### What is expected
Return every line from the records below in which the word "tylko" is found.

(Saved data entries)
========================================================================
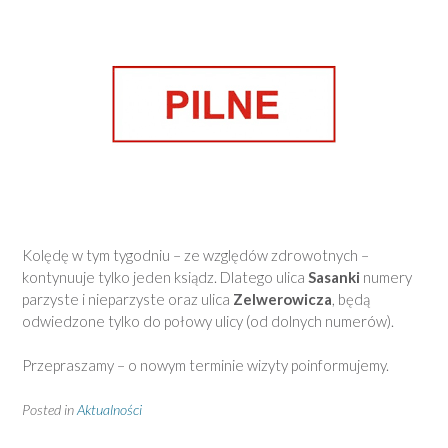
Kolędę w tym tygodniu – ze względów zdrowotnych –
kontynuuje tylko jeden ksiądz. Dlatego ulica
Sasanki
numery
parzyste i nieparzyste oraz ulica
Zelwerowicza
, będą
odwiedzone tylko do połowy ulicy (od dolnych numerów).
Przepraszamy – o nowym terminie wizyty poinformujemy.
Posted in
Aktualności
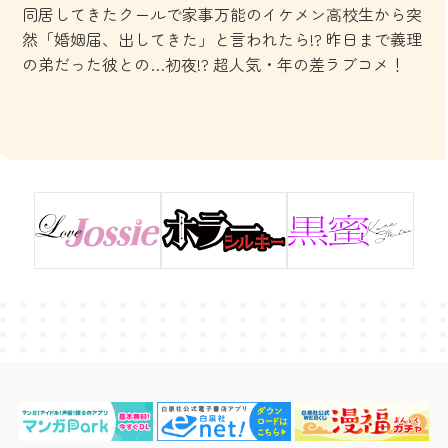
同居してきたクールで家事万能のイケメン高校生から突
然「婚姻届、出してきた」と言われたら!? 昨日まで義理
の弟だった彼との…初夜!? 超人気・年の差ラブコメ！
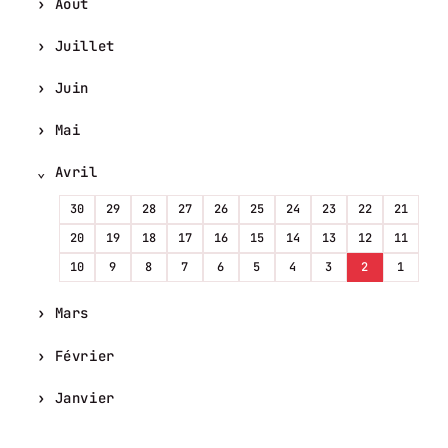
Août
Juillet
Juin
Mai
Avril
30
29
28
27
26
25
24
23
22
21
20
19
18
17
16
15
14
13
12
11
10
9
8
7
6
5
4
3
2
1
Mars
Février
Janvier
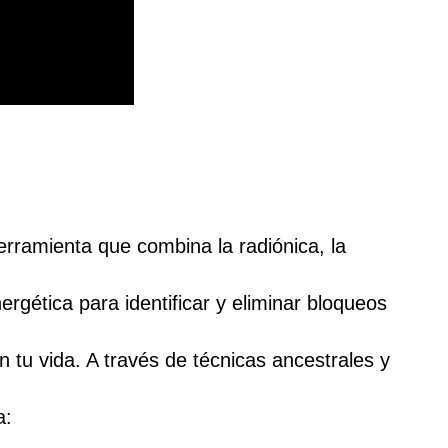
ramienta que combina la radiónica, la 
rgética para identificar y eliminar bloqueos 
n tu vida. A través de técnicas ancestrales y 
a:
========================================================================
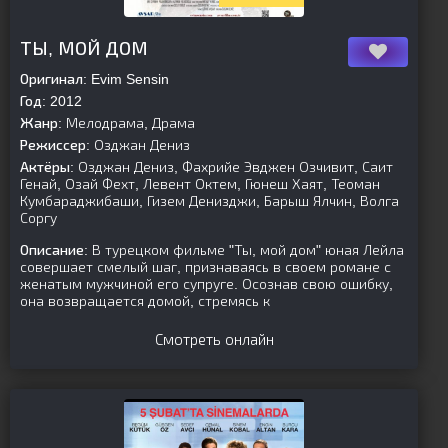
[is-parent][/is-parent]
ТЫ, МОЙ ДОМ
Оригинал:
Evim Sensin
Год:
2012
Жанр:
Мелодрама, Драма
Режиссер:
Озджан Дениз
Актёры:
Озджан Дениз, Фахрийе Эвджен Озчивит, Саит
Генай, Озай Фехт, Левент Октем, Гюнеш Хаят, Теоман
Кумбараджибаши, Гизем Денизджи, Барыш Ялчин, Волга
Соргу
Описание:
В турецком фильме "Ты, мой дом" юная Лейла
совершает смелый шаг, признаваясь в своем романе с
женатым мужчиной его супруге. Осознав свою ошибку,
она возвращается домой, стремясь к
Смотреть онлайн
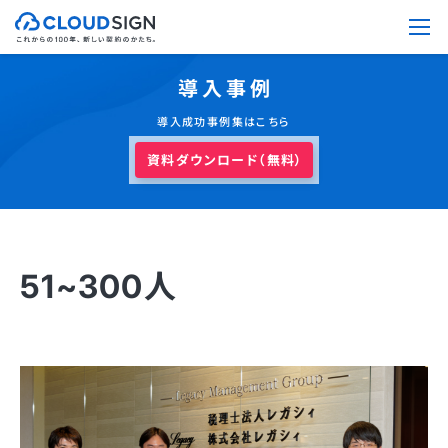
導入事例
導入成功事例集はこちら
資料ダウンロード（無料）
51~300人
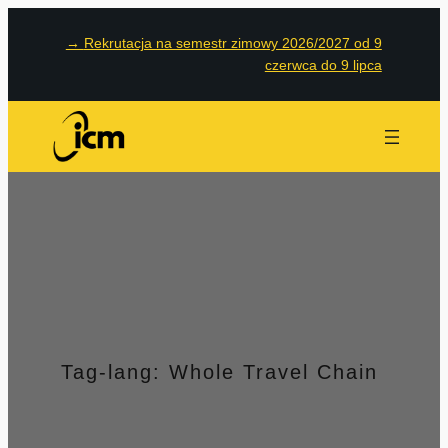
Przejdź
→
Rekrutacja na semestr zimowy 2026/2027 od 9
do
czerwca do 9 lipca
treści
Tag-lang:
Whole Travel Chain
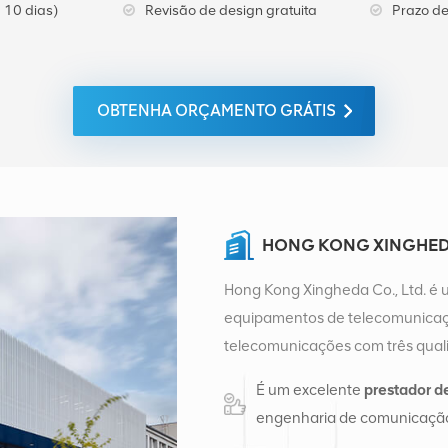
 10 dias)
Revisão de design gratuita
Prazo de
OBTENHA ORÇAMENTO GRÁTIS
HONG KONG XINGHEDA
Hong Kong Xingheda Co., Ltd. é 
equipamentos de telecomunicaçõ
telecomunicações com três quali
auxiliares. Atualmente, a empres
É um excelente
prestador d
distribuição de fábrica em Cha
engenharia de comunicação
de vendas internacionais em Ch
========================================================================
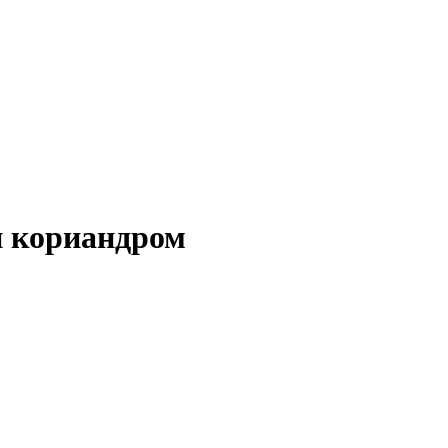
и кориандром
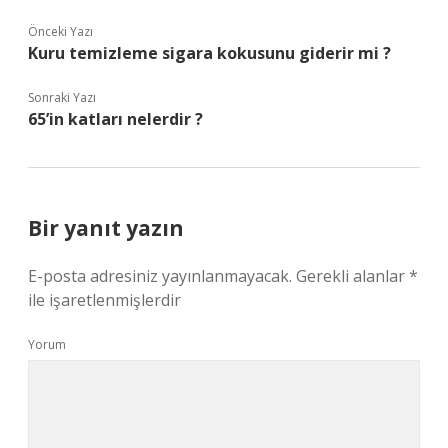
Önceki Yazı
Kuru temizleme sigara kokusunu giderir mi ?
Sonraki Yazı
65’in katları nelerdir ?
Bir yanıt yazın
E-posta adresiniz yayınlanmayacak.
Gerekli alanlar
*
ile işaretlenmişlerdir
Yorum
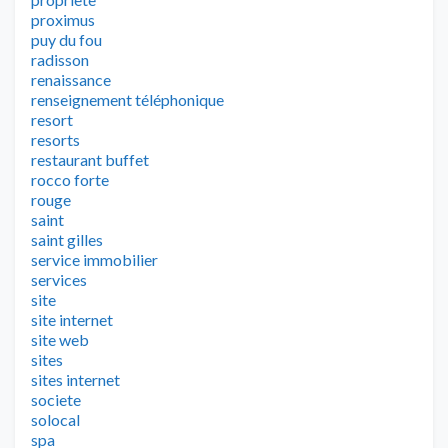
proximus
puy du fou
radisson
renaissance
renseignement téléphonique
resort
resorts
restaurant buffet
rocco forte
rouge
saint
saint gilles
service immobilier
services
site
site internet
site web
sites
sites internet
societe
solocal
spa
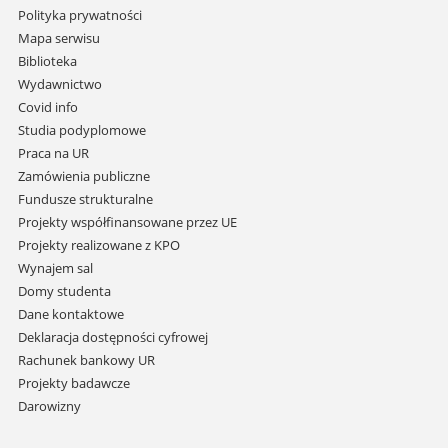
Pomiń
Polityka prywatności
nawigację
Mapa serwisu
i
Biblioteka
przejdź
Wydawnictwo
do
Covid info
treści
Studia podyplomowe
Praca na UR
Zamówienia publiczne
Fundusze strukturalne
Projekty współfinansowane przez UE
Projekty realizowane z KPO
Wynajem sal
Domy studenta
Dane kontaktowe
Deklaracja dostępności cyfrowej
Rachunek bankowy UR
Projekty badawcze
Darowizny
========================================================================
### Result below
kontynuuje tylko jeden ksiądz. Dlatego ulica
odwiedzone tylko do połowy ulicy (od dolnych numerów).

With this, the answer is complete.